Но не только ради воспоминаний мы сюда приехали. Мы отошли в сторонку, и в отдельной штабной палатке нам налили по порции какой-то настойки. Володя башлял, и порции были щедрыми. Вот тогда всё и началось. Мы оба не были новичками в мескалиновых ритуалах. Послушали ещё немного песен о мудрости, и мне стало хорошо оттого, что лунное солнце поместилось в моём животе. Володя то смеялся, то плакал, потом его тошнило, мы гуляли с ним по лесу и в конце концов потерялись.
Была глубокая ночь. Звёзды сыпались через нас, через нас продвигались, покачивая бёдрами склонов, тёмные горы. Я почувствовал ответственность за товарища, которому стало грустно. «Ты понимаешь, старик, говорил он, я давно живу неправильно. У меня бизнес прóклятый. В Москве я торговал землёй подмосковных совхозов. Здесь я торгую земельными паями в Иудее и Самарии, в надежде сорвать куш после аннексии. И я его сорву. В Москве я смесь чиновника и криминального авторитета. Здесь я хрен с горы, но тоже крутой, якшаюсь с политиками. Поначалу приходилось раскручивать совхозных алкашей за дёшево живёшь. Скупал землю, продавал перекупщикам или дачникам. Два раза меня грохнуть хотели, да я и сам чуть на заказуху не сподвигся. Теперь у меня святая интеллигентная жена, мне стыдно перед ней за то, что я барыга». Володя рыдал неостановимо. Священный кактус может расколоть на покаяние даже скалу. «Я двуличный, – говорил Володя. – Я то Зеев, то Вовка, поди разберись».
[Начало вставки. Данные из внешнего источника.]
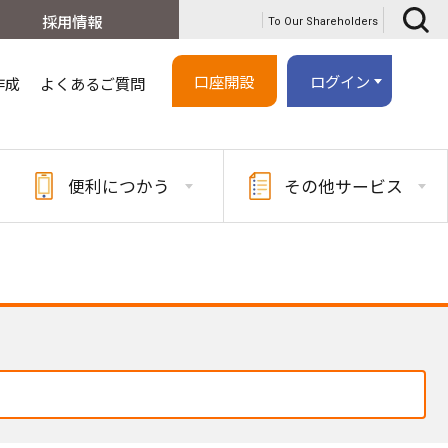
採用情報
To Our Shareholders
口座開設
ログイン
作成
よくあるご質問
便利に
つかう
その他
サービス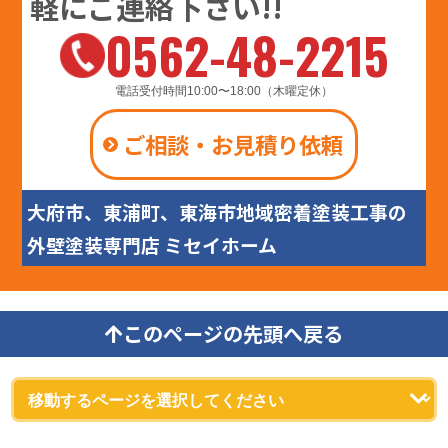
軽にご連絡下さい!!
0562-48-2215
電話受付時間10:00〜18:00（木曜定休）
ご相談・お見積り依頼
大府市、東浦町、東海市地域密着塗装工事の
外壁塗装専門店 ミセイホーム
このページの先頭へ戻る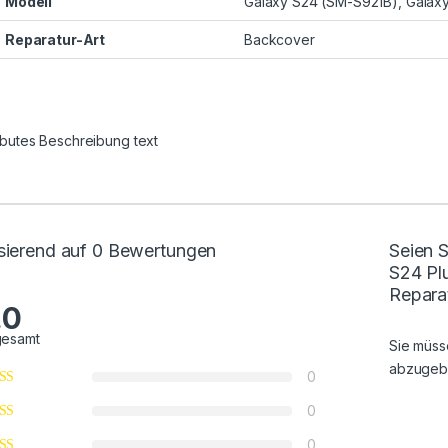
Modell
Galaxy S24 (SM-S921B), Galaxy 
Reparatur-Art
Backcover
ributes Beschreibung text
sierend auf 0 Bewertungen
Seien S
S24 Pl
Repara
.0
gesamt
Sie müs
abzugeb
0
0
0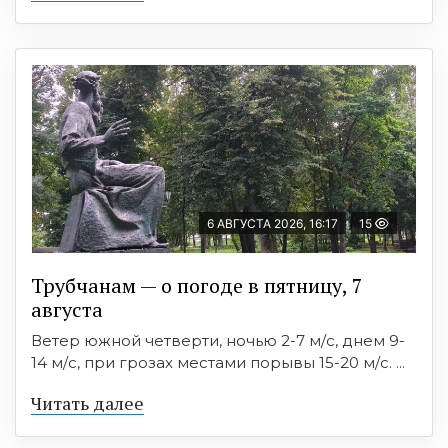
6 АВГУСТА 2026, 16:17
15
Трубчанам — о погоде в пятницу, 7
августа
Ветер южной четверти, ночью 2-7 м/с, днем 9-
14 м/с, при грозах местами порывы 15-20 м/с. ...
Читать далее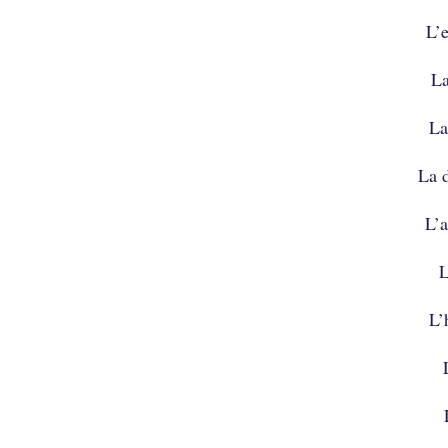
L’
La
La
La 
L’a
L
L’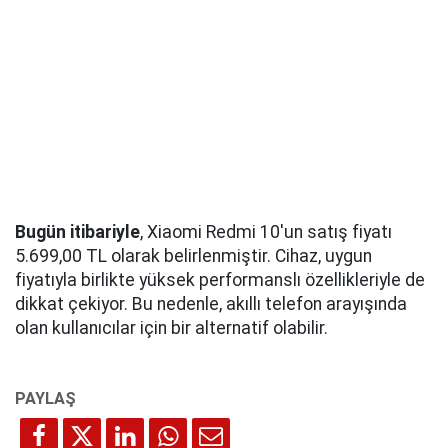
Bugün itibariyle
, Xiaomi Redmi 10'un satış fiyatı
5.699,00 TL olarak belirlenmiştir. Cihaz, uygun
fiyatıyla birlikte yüksek performanslı özellikleriyle de
dikkat çekiyor. Bu nedenle, akıllı telefon arayışında
olan kullanıcılar için bir alternatif olabilir.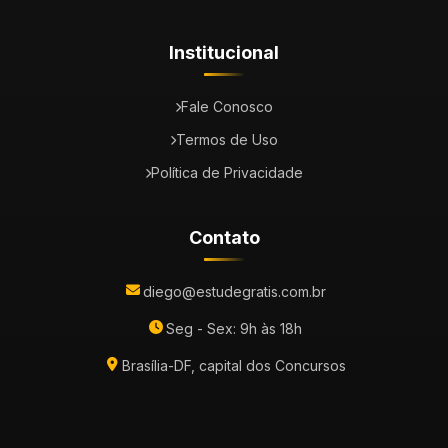
Institucional
Fale Conosco
Termos de Uso
Política de Privacidade
Contato
diego@estudegratis.com.br
Seg - Sex: 9h às 18h
Brasília-DF, capital dos Concursos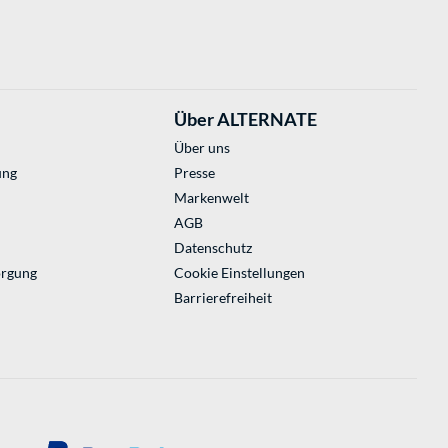
Über ALTERNATE
Über uns
ung
Presse
Markenwelt
AGB
Datenschutz
orgung
Cookie Einstellungen
Barrierefreiheit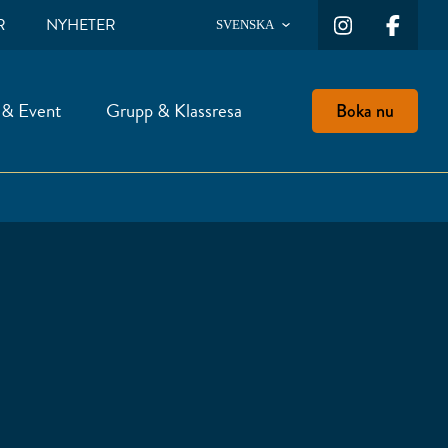
R
NYHETER
SVENSKA
 & Event
Grupp & Klassresa
Boka nu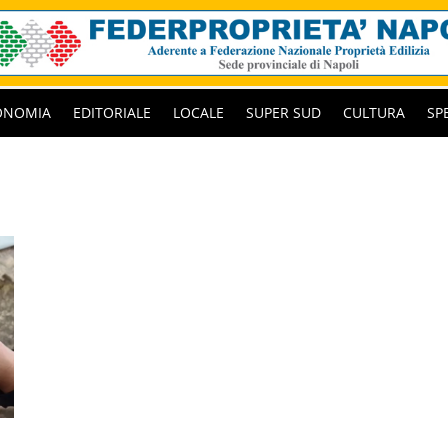
ONOMIA
EDITORIALE
LOCALE
SUPER SUD
CULTURA
SP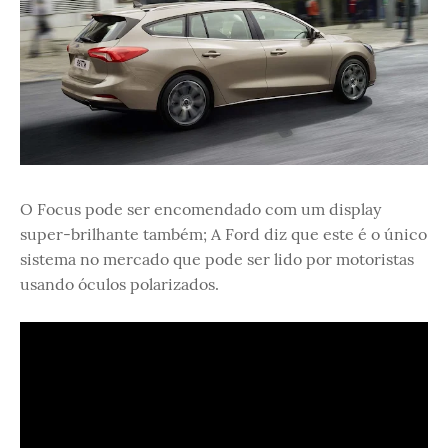
O Focus pode ser encomendado com um display
super-brilhante também; A Ford diz que este é o único
sistema no mercado que pode ser lido por motoristas
usando óculos polarizados.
Господи, как он плакал. По жизни это был жёсткий циничный человек, не верящий ни в Бога, ни в чёрта, как многие московские дельцы. Он рыдал так, что меня самого разобрало. Я обнаружил, что глаза у меня давно на мокром месте, а в груди заворочалось что-то мягкое, слабое, как птенчик. Я решил, что так не годится впустую рыдать, что непременно надо что-то такое вспомнить, из-за чего стоило бы расстроиться. От беспомощности я вспомнил, как в детстве спрятал в кустах улетевший с площадки, где играли взрослые, кожаный волейбольный мяч. Но потом не стал его забирать, сокрушившись стыдом и рассказав матери. Этот грех глодал меня до сих пор. И вспомнил ещё, как когда-то пришёл в гости к семейной паре с огромной разницей в возрасте. За столом, расспрашивая, что к чему, выяснил, что они женились, когда ей исполнилось шестнадцать лет, – и вслух ужаснулся: Господи, да это же никуда не годится, да это же совращение малолетних. Вот такие два греха я наскрёб и очень хотел обнаружить в себе что-то ещё, что можно было бы подвергнуть порицанию. Я поплакал от души, но потом показался себе смешным.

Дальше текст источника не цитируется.